Replacement quality = 25th percentile of the (craft+impact)/2 quality metric among bench-player characters (10–50 analyzed jokes). As of 2026-04-16 that level sits at 6.555.
Bayesian shrinkage (k=30) pulls small-sample estimates toward the league median (6.775), preventing a 10-joke guest star with a lucky mean from beating a 1,000-joke lead.
WAR/Episode = WAR ÷ episodes appeared. Use this for cross-era and cross-run-length comparisons.

History: v1 used a fixed midpoint ("−5") as the replacement baseline, which caused WAR to collapse to roughly 1.5 × total_jokes (effectively a screen-time metric). v2 swaps in an empirical replacement level and adds Bayesian shrinkage — rankings now reflect genuine quality × volume.

Honesty

Known Limitations

LLM score compression

Across 594 scored episodes, average craft scores have a standard deviation of just 0.36 (nominal 0–10 scale). Most of the headline signal in the Humor Index comes from joke count and peak density, not fine-grained craft differences between episodes.

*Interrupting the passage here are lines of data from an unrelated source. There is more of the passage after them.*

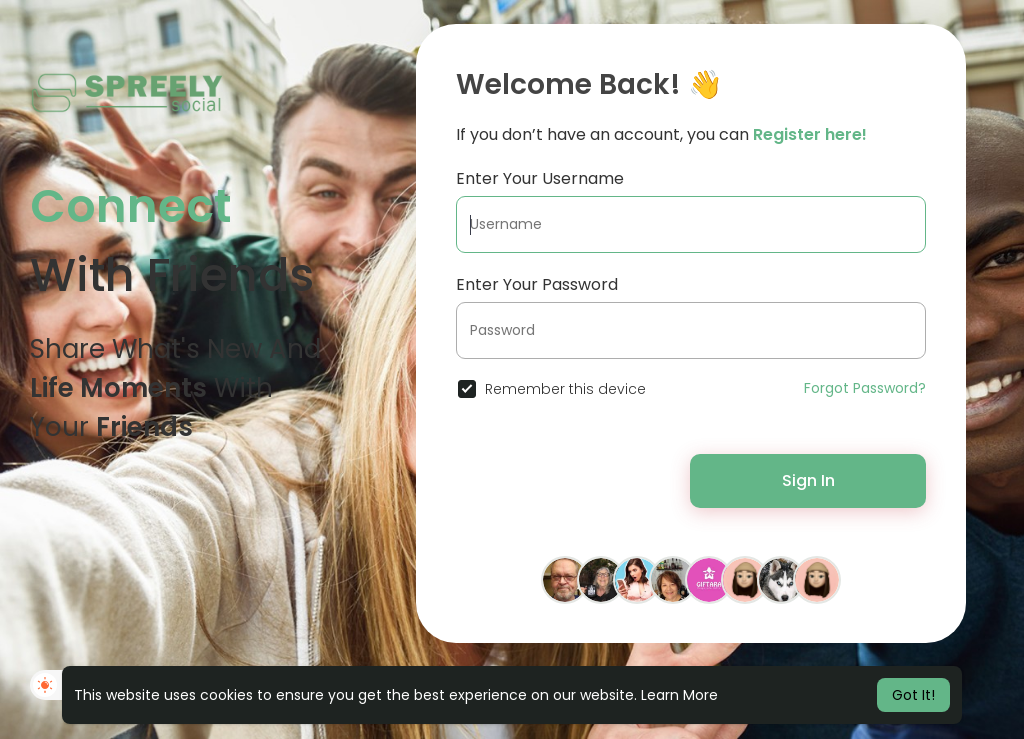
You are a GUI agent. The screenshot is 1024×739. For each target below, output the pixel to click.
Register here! (810, 134)
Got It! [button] (913, 695)
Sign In (808, 480)
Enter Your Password (537, 284)
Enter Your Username (540, 178)
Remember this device (565, 389)
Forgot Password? (865, 388)
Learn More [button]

Small samples and Bayesian shrinkage

Character WAR with fewer than 50 analyzed jokes is shrunk aggressively toward the league median. Rankings stabilize once a character crosses ~100 jokes.

Visual gags are underweighted

AI works from transcripts and scene descriptions. Physical comedy — a pratfall, a facial expression, Kramer's entrances — is harder to capture and likely underscored.

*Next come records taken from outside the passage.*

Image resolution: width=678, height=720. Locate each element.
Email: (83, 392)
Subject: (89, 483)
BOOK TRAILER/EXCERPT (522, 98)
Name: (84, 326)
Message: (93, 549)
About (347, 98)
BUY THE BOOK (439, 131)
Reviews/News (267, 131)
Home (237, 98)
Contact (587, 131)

Sarcasm and irony are hard

Tone doesn't exist in a transcript. Ironic deadpan (e.g. Jim's camera looks) is identifiable through context, but subtle sarcasm likely gets miscategorized at the edges.

Cultural context decays

Jokes referencing specific 90s or 00s cultural moments may score lower on "cultural footprint" than they should, since the model's resonance signals are present-weighted.

JPM uses estimated runtime

Jokes Per Minute currently divides by an LLM-estimated episode runtime rather than an authoritative TMDB runtime. This makes JPM slightly self-correlated with joke count and format. Switching to TMDB runtime is planned.

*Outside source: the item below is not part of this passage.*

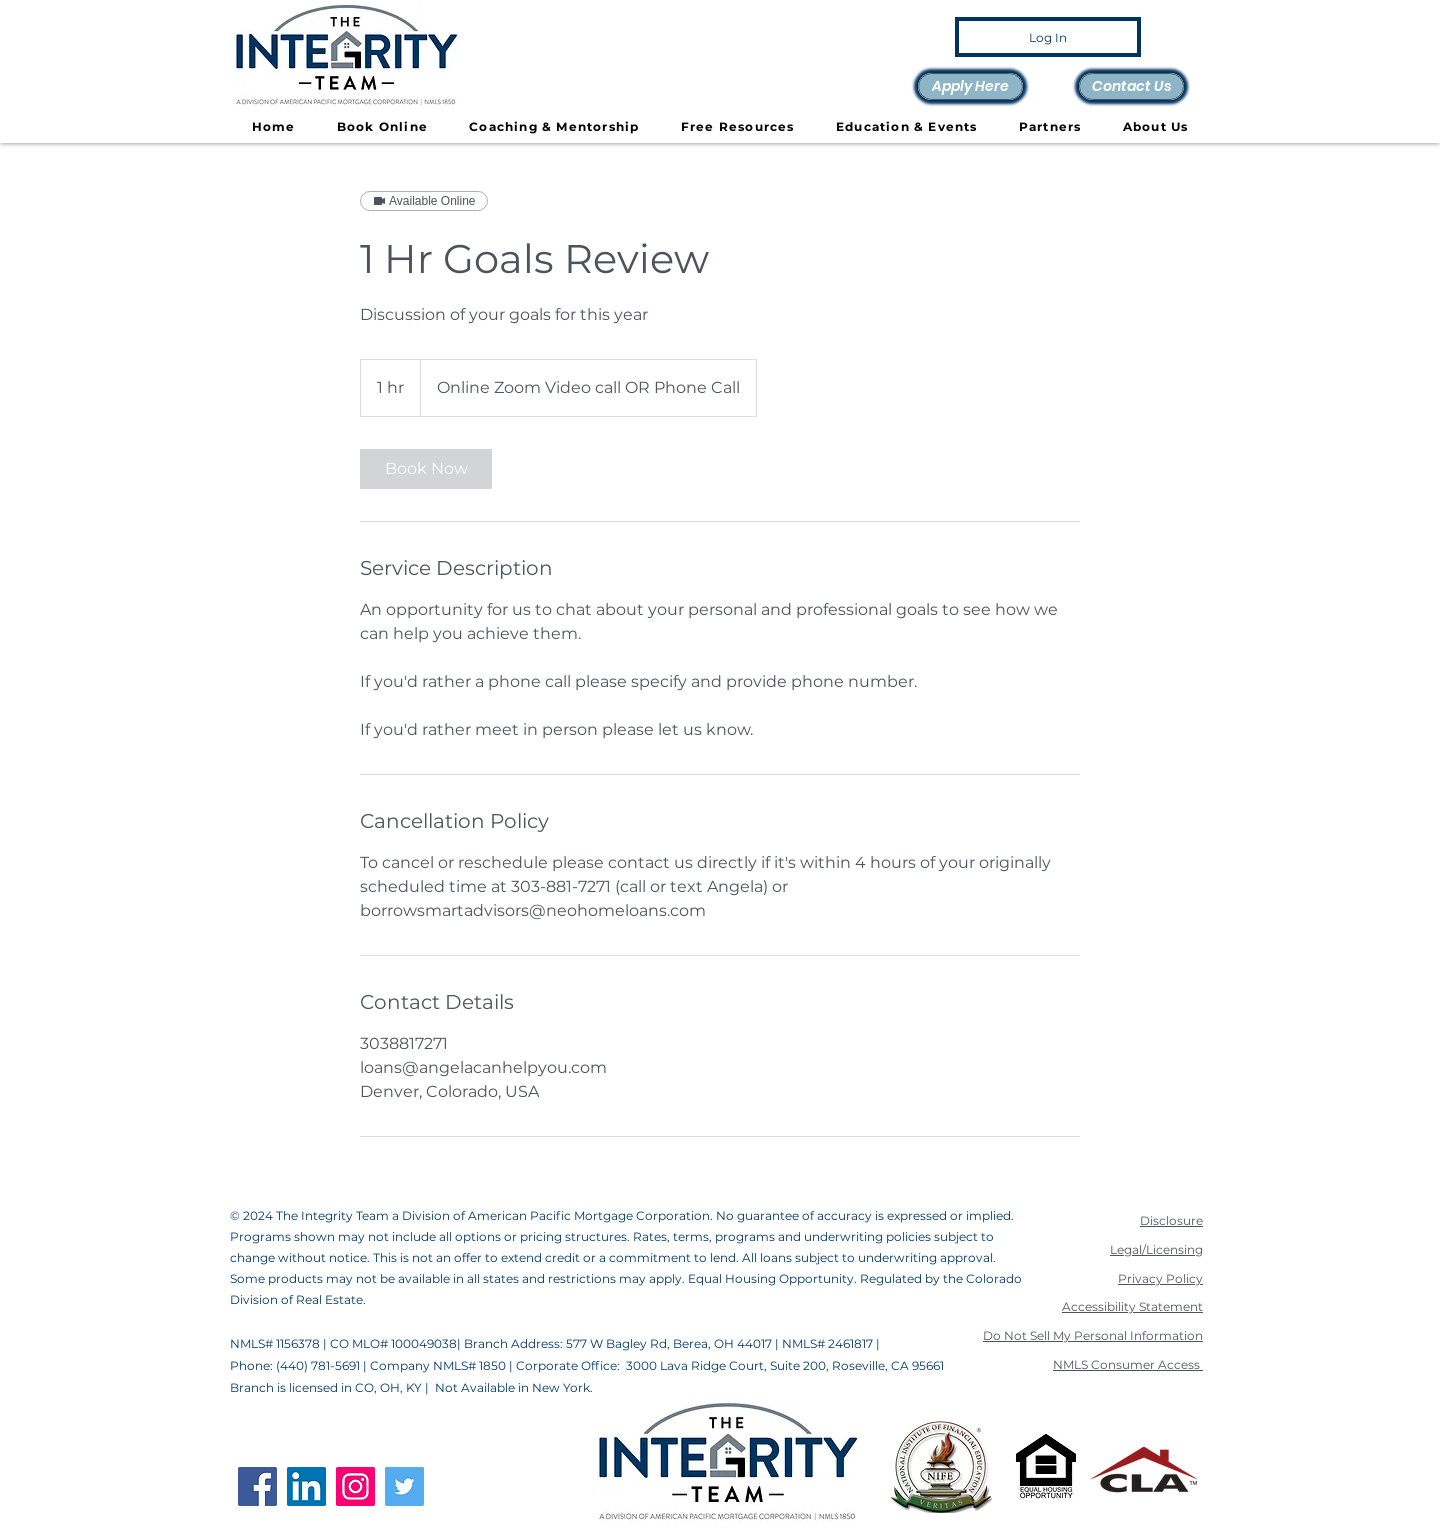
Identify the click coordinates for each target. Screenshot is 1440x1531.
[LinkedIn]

Scoring is not blind to show identity

The LLM sees the show name and character list when scoring. This can introduce show-level priors. We ran a 99-episode blind-mode study (above): pooled difference was −1.47 HI points, 95% CI [−3.72, +0.79] — no statistically significant bias, and the direction was opposite to what a naive "AI favors famous shows" hypothesis would predict. A full-corpus rescoring is still future work.

No audience data

We don't use ratings, streaming numbers, or social media sentiment in the score itself. Across 591 episodes, the Humor Index correlates with IMDb audience ratings at r = −0.005 — they measure different things.

Only scripted comedy

Stand-up specials, improv, and sketch comedy require a different methodology. This pipeline is calibrated for scripted, episodic television only.

Glossary

Key Terms, Defined

Jokes Per Minute (JPM)

The number of distinct, gradeable jokes per minute of runtime. We count separable jokes a viewer could point to — not every comedic line — so JPM is comparable across every show.

Humor Index

A 0–100 composite of peak joke density, craft, impact, and weighted JPM. Every joke is scored, then rolled up to episode, season, and show level.

Craft

The writing quality of a joke, scored 1–10 across originality, structure, character integration, economy, and earned-vs-cheap.

Impact

Audience resonance of a joke (1–10): quotability, rewatch value, cultural footprint, and callback payoff.

WAR (Wins Above Replacement)

A character’s joke count × how far their shrunk average quality exceeds a replacement-level baseline. Rewards both volume and per-joke quality.

Replacement level

The quality of a 25th-percentile "bench" character. WAR measures value above this floor, so merely showing up doesn’t accrue value.